Ominae Organized Canine Bureau Special Agent Since: Jul, 2010
Organized Canine Bureau Special Agent
#321: Aug 25th 2021 at 6:18:01 AM

Reports came from Hanoi that VP Harris' trip to Vietnam was slightly delayed due to concerns that the Havana Syndrome was reported to be affecting some American diplomats.

"Exit muna si Polgas. Ang kailangan dito ay si Dobermaxx!"
Ominae Organized Canine Bureau Special Agent Since: Jul, 2010
Organized Canine Bureau Special Agent
#322: Sep 8th 2021 at 11:32:59 PM

https://www.bbc.com/news/world-58396698

A BBC article on analyzing the ramifications of the Havana Syndrome.

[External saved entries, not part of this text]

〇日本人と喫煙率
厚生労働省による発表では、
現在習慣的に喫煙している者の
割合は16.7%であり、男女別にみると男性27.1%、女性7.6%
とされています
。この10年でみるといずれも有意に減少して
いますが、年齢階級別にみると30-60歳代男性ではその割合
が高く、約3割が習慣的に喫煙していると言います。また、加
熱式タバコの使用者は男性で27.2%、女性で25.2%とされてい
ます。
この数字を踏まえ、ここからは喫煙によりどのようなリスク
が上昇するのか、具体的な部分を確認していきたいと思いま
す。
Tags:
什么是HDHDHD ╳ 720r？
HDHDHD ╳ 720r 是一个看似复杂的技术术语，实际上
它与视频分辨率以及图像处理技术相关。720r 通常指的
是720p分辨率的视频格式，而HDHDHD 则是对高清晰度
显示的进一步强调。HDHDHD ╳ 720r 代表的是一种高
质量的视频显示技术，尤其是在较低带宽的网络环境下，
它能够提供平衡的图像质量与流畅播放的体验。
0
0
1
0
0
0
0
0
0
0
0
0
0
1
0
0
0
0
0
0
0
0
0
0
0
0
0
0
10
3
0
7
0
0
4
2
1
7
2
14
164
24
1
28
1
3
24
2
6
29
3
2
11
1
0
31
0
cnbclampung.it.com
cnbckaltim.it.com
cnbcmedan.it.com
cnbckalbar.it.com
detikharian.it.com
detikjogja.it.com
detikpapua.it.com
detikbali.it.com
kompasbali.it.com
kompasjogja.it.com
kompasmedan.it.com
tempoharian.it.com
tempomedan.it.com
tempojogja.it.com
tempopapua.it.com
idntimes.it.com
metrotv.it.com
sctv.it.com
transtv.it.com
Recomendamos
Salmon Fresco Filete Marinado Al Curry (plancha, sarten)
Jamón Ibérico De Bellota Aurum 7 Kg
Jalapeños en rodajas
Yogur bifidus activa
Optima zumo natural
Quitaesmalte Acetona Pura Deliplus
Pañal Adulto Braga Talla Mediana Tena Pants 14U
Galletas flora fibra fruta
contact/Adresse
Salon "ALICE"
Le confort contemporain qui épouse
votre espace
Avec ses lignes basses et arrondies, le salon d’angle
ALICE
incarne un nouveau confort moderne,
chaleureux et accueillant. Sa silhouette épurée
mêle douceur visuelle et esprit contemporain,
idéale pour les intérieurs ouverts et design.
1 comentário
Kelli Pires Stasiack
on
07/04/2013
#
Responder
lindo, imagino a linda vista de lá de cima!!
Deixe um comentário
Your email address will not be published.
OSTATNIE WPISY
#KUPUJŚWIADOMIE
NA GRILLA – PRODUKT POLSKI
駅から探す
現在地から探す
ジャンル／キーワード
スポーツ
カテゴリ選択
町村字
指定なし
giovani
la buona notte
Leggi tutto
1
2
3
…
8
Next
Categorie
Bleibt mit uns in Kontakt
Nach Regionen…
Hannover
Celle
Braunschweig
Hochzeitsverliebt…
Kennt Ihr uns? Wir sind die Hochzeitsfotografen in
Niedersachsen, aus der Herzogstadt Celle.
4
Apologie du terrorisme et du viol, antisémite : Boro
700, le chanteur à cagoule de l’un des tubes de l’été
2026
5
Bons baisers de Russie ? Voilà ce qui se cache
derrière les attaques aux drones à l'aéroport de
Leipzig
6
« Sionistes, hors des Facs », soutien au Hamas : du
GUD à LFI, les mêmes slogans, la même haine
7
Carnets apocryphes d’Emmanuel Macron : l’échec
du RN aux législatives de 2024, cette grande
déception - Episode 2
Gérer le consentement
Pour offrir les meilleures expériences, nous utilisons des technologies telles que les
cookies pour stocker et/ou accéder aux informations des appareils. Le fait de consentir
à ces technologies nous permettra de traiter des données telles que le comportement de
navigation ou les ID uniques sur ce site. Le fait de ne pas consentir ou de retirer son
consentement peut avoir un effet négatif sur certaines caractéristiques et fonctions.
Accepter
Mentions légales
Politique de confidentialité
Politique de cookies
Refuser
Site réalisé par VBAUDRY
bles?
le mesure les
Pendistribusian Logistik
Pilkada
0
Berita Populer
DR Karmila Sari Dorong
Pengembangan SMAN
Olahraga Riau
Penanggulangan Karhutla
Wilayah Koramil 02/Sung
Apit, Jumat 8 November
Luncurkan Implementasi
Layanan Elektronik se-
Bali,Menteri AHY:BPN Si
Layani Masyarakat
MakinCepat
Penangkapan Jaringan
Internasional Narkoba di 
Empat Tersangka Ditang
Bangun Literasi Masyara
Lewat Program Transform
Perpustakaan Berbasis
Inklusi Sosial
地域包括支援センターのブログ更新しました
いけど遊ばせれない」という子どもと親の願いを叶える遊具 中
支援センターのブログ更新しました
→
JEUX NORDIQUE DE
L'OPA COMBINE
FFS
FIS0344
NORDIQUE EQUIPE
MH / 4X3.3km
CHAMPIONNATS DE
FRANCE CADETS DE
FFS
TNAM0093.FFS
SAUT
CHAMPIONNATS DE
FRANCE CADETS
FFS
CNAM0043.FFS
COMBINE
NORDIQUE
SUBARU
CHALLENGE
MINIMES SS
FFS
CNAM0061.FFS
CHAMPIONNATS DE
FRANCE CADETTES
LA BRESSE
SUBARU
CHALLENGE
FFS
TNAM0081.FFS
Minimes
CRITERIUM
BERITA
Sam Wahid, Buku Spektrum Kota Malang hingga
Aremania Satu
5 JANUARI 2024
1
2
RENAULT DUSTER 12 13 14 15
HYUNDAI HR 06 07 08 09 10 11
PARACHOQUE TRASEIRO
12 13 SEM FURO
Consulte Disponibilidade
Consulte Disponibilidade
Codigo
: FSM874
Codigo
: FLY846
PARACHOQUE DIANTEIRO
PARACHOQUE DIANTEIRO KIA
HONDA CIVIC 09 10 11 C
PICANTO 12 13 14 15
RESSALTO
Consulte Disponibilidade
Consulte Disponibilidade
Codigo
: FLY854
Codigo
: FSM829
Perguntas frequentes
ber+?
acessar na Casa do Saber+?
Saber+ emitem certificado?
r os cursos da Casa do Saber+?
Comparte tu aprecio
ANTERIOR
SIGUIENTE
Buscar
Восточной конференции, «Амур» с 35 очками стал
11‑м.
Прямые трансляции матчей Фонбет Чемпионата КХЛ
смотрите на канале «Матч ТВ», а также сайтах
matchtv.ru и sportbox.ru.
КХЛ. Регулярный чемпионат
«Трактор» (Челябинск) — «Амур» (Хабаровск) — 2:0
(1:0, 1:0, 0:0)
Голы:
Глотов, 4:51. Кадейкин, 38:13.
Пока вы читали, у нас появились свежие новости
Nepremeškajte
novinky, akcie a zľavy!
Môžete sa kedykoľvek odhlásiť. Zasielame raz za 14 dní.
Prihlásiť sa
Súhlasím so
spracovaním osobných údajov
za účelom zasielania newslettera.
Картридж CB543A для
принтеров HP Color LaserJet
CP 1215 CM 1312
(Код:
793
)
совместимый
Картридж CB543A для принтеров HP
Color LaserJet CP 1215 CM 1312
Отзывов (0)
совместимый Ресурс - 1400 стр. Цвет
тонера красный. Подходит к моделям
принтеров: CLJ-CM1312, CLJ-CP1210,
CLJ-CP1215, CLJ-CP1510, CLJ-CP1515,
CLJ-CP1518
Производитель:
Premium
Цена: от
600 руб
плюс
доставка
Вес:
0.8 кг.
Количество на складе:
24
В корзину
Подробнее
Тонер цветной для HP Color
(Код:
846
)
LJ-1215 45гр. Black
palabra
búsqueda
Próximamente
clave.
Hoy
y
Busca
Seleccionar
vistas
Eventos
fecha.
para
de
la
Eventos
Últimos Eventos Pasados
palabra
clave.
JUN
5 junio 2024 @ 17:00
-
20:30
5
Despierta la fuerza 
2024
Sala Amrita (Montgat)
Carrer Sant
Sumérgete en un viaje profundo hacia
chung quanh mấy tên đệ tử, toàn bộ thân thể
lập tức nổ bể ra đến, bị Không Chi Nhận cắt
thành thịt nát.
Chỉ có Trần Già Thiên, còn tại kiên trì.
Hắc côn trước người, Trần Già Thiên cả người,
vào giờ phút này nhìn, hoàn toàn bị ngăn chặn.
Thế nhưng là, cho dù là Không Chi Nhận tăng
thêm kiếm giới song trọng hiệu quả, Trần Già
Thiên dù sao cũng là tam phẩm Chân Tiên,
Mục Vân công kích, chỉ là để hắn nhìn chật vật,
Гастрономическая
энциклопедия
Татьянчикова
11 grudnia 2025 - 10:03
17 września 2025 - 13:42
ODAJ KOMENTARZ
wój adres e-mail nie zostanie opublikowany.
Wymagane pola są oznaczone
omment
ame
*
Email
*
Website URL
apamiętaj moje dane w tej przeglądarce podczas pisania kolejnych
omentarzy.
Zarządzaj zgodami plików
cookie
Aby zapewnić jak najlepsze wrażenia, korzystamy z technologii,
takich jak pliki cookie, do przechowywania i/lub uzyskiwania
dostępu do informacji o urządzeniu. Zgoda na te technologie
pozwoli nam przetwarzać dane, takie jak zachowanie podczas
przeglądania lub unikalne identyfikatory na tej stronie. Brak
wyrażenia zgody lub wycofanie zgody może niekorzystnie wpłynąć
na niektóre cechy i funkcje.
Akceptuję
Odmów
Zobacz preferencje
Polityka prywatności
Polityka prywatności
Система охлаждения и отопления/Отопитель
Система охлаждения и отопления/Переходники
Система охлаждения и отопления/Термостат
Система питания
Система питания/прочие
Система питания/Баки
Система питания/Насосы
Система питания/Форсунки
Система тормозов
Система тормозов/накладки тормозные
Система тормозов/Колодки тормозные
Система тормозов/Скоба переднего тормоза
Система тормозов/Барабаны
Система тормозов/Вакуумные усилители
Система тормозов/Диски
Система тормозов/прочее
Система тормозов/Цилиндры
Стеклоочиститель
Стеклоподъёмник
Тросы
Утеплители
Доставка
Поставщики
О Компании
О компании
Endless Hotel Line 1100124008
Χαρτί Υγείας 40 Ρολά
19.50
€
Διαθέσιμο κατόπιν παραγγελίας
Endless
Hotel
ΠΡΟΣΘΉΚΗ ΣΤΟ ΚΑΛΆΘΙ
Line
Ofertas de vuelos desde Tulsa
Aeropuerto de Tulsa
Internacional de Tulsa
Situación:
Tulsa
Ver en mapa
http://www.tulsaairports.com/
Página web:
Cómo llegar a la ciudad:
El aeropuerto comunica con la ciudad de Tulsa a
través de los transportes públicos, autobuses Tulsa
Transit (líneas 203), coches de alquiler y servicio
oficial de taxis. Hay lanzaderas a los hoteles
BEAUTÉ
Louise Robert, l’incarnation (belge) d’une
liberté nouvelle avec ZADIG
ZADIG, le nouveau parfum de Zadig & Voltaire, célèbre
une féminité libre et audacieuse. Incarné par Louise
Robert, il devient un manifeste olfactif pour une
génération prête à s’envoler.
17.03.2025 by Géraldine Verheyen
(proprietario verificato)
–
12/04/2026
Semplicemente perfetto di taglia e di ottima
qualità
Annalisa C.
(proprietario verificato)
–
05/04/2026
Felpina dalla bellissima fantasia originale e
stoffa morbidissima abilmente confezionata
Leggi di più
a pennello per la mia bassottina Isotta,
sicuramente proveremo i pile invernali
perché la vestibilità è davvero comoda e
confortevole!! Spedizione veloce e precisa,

"Exit muna si Polgas. Ang kailangan dito ay si Dobermaxx!"
Ominae Organized Canine Bureau Special Agent Since: Jul, 2010
Organized Canine Bureau Special Agent
#323: Sep 26th 2021 at 8:38:15 AM

https://www.ncr-iran.org/en/news/tehrans-spy-arrested-in-sweden-a-grim-reminder-of-rooted-terrorism-in-europe/

Reports in Sweden announced the arrest of an ex-SAPO officer of spying in Stockholm on behalf of Iran. Said person was naturalized years ago back in the 1990s. He's with the National Food Administration.

SAPO is another law enforcement agency in Sweden.

"Exit muna si Polgas. Ang kailangan dito ay si Dobermaxx!"
TerminusEst from the Land of Winter and Stars Since: Feb, 2010
#324: Sep 26th 2021 at 11:51:45 AM

Considering the NCR is an MEK front I'd be careful on trusting them. SÄPO is as tightlipped as always on exactly what the person did.

Edited by TerminusEst on Sep 26th 2021 at 11:52:10 AM

Si Vis Pacem, Para Perkele
Ominae Organized Canine Bureau Special Agent Since: Jul, 2010
Organized Canine Bureau Special Agent
#325: Sep 26th 2021 at 5:41:12 PM

Ah yeah.

I was told Swedish language media had details on the case. But only Iranian exiles were able to mention them in English.

"Exit muna si Polgas. Ang kailangan dito ay si Dobermaxx!"